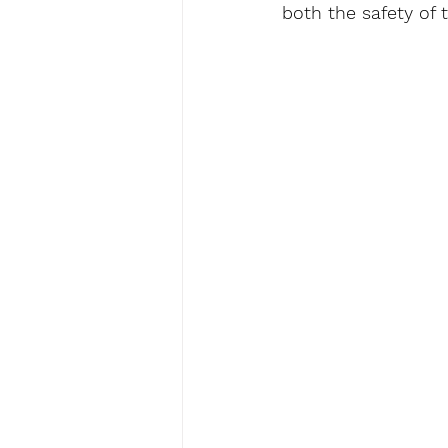
both the safety of t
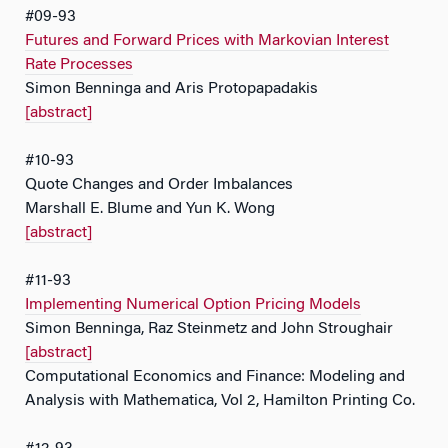
#09-93
Futures and Forward Prices with Markovian Interest
Rate Processes
Simon Benninga and Aris Protopapadakis
[abstract]
#10-93
Quote Changes and Order Imbalances
Marshall E. Blume and Yun K. Wong
[abstract]
#11-93
Implementing Numerical Option Pricing Models
Simon Benninga, Raz Steinmetz and John Stroughair
[abstract]
Computational Economics and Finance: Modeling and
Analysis with Mathematica, Vol 2, Hamilton Printing Co.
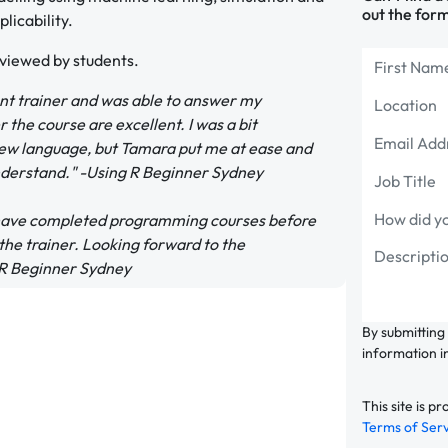
out the form
licability.
eviewed by students.
ent trainer and was able to answer my
 the course are excellent. I was a bit
new language, but Tamara put me at ease and
understand." -Using R Beginner Sydney
 I have completed programming courses before
 the trainer. Looking forward to the
g R Beginner Sydney
By submitting
information i
This site is
Terms of Ser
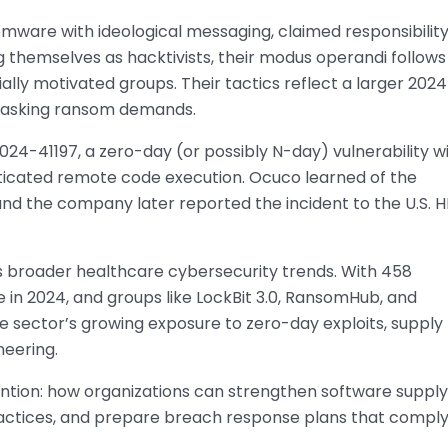
mware with ideological messaging, claimed responsibility
ng themselves as hacktivists, their modus operandi follows
cially motivated groups. Their tactics reflect a larger 202
 masking ransom demands.
024-41197, a zero-day (or possibly N-day) vulnerability w
ticated remote code execution. Ocuco learned of the
 and the company later reported the incident to the U.S. 
s broader healthcare cybersecurity trends. With 458
in 2024, and groups like LockBit 3.0, RansomHub, and
s the sector’s growing exposure to zero-day exploits, supply
neering.
ntion: how organizations can strengthen software supply
ctices, and prepare breach response plans that compl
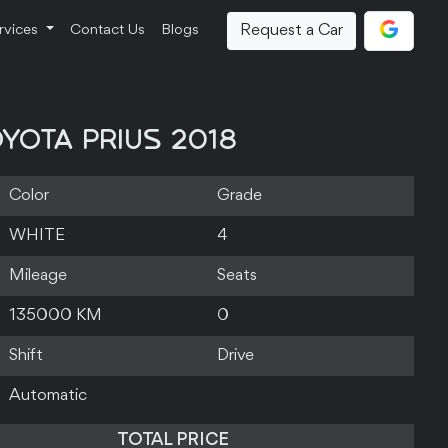
Request a Car
rvices
Contact Us
Blogs
YOTA PRIUS 2018
Color
Grade
WHITE
4
Mileage
Seats
135000 KM
0
Shift
Drive
Automatic
TOTAL PRICE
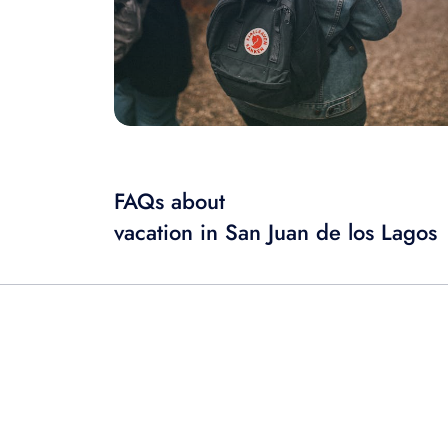
FAQs about
vacation in San Juan de los Lagos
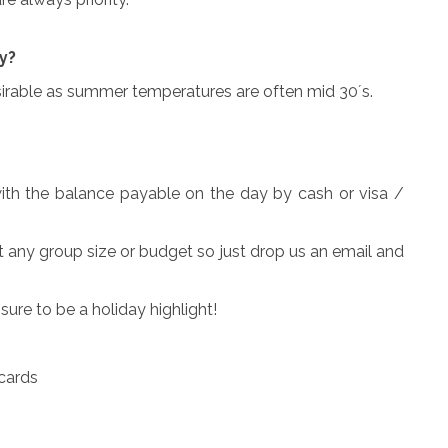
y?
esirable as summer temperatures are often mid 30´s.
ith the balance payable on the day by cash or visa /
t any group size or budget so just drop us an email and
ure to be a holiday highlight!
 cards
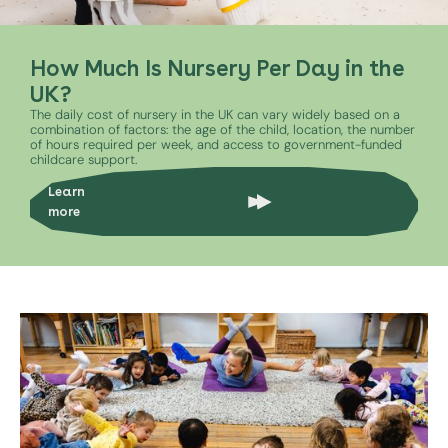
How Much Is Nursery Per Day in the
UK?
The daily cost of nursery in the UK can vary widely based on a
combination of factors: the age of the child, location, the number
of hours required per week, and access to government-funded
childcare support.
Learn
more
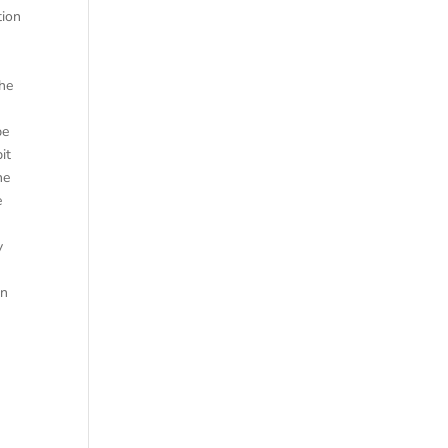
tion
the
be
it
he
e
y
in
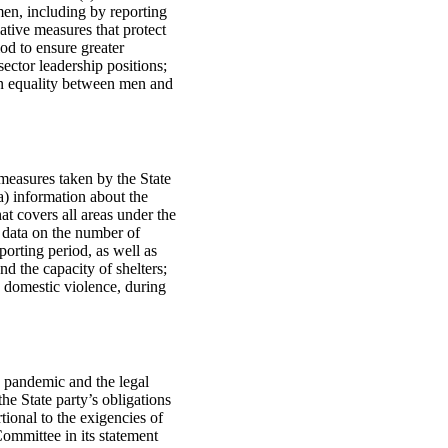
en, including by reporting
ative measures that protect
iod to ensure greater
ctor leadership positions;
on equality between men and
 measures taken by the State
a) information about the
at covers all areas under the
d data on the number of
porting period, as well as
d the capacity of shelters;
 domestic violence, during
 pandemic and the legal
he State party’s obligations
tional to the exigencies of
Committee in its statement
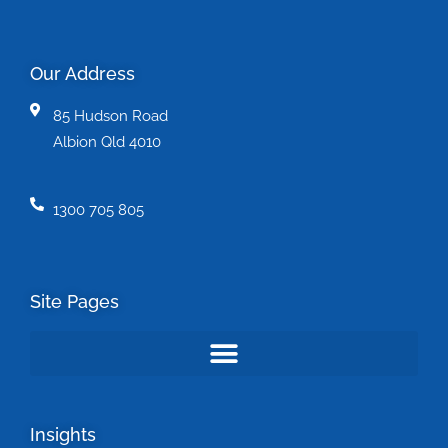
Our Address
85 Hudson Road
Albion Qld 4010
1300 705 805
Site Pages
Insights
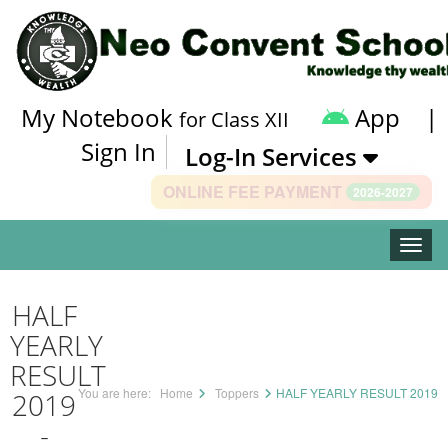
My Notebook
App
|
for Class XII
Sign In
Log-In Services
ONLINE FEE PAYMENT
2026-2027
Toggle
HALF
YEARLY
RESULT
You are here:
Home
Toppers
HALF YEARLY RESULT 2019
2019
-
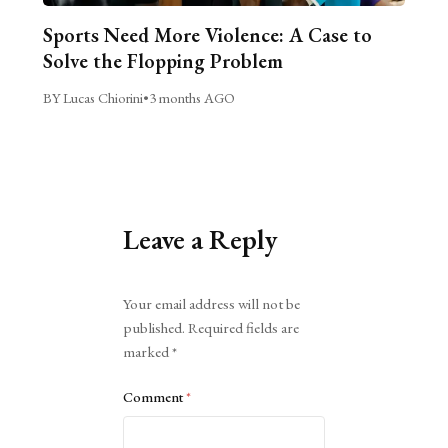
Sports Need More Violence: A Case to
Solve the Flopping Problem
BY Lucas Chiorini
•
3 months AGO
Leave a Reply
Alternative:
Your email address will not be
published.
Required fields are
marked
*
Comment
*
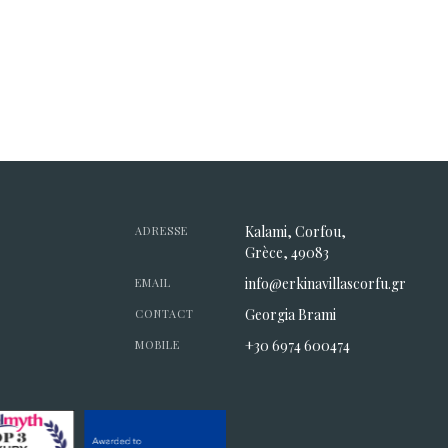
Kalami, Corfou,
ADRESSE
Grèce, 49083
info@erkinavillascorfu.gr
EMAIL
Georgia Brami
CONTACT
+30 6974 600474
MOBILE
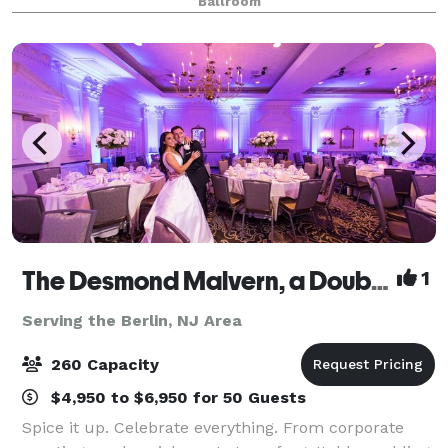
Ballroom
all-inclusive venue is where cultural soph
The Desmond Malvern, a DoubleTree by Hilton
1
Serving the Berlin, NJ Area
260 Capacity
$4,950 to $6,950 for 50 Guests
Spice it up. Celebrate everything. From corporate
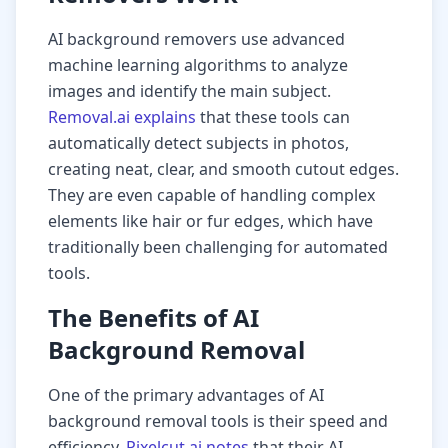
AI background removers use advanced
machine learning algorithms to analyze
images and identify the main subject.
Removal.ai explains
that these tools can
automatically detect subjects in photos,
creating neat, clear, and smooth cutout edges.
They are even capable of handling complex
elements like hair or fur edges, which have
traditionally been challenging for automated
tools.
The Benefits of AI
Background Removal
One of the primary advantages of AI
background removal tools is their speed and
efficiency.
Pixelcut.ai notes
that their AI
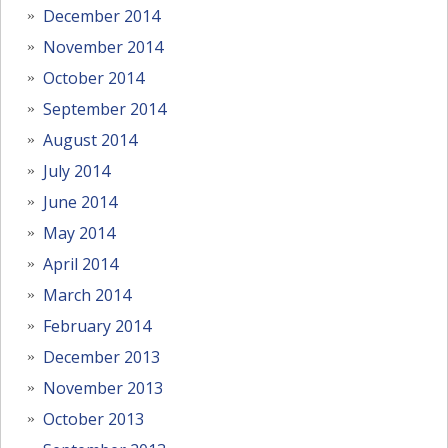
December 2014
November 2014
October 2014
September 2014
August 2014
July 2014
June 2014
May 2014
April 2014
March 2014
February 2014
December 2013
November 2013
October 2013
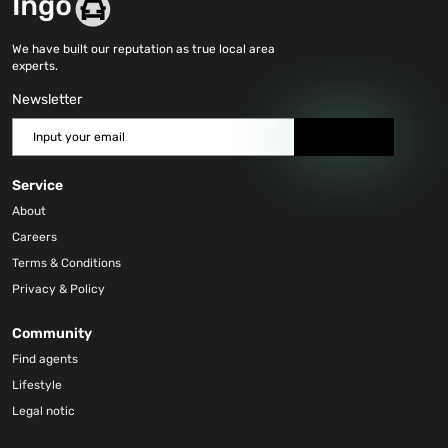
We have built our reputation as true local area
experts.
Newsletter
Send
Service
About
Careers
Terms & Conditions
Privacy & Policy
Community
Find agents
Lifestyle
Legal notic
══════════════════════════════
Write out the lines from the start of the material to the line with "en, including by reporting", inclusive and exactly. Skip the pictures.

both the safety of t
#09-93
Futures and Forward Prices with Markovian Interest
Rate Processes
Simon Benninga and Aris Protopapadakis
[abstract]
#10-93
Quote Changes and Order Imbalances
Marshall E. Blume and Yun K. Wong
[abstract]
#11-93
Implementing Numerical Option Pricing Models
Simon Benninga, Raz Steinmetz and John Stroughair
[abstract]
Computational Economics and Finance: Modeling and
Analysis with Mathematica, Vol 2, Hamilton Printing Co.
out the form
licability.
eviewed by students.
ent trainer and was able to answer my
 the course are excellent. I was a bit
new language, but Tamara put me at ease and
understand." -Using R Beginner Sydney
 I have completed programming courses before
 the trainer. Looking forward to the
g R Beginner Sydney
By submitting
information i
This site is
Terms of Ser
mware with ideological messaging, claimed responsibility
ng themselves as hacktivists, their modus operandi follows
cially motivated groups. Their tactics reflect a larger 202
 masking ransom demands.
024-41197, a zero-day (or possibly N-day) vulnerability w
ticated remote code execution. Ocuco learned of the
 and the company later reported the incident to the U.S. 
s broader healthcare cybersecurity trends. With 458
in 2024, and groups like LockBit 3.0, RansomHub, and
s the sector’s growing exposure to zero-day exploits, supply
neering.
ntion: how organizations can strengthen software supply
ctices, and prepare breach response plans that compl
Request a Car
rvices
Contact Us
Blogs
YOTA PRIUS 2018
Color
Grade
WHITE
4
Mileage
Seats
135000 KM
0
Shift
Drive
Automatic
TOTAL PRICE
FAQs about
vacation in San Juan de los Lagos
y?
esirable as summer temperatures are often mid 30´s.
ith the balance payable on the day by cash or visa /
t any group size or budget so just drop us an email and
ure to be a holiday highlight!
 cards
How Much Is Nursery Per Day in the
UK?
The daily cost of nursery in the UK can vary widely based on a
combination of factors: the age of the child, location, the number
of hours required per week, and access to government-funded
childcare support.
Learn
more
tion
the
be
it
he
e
y
in
en, including by reporting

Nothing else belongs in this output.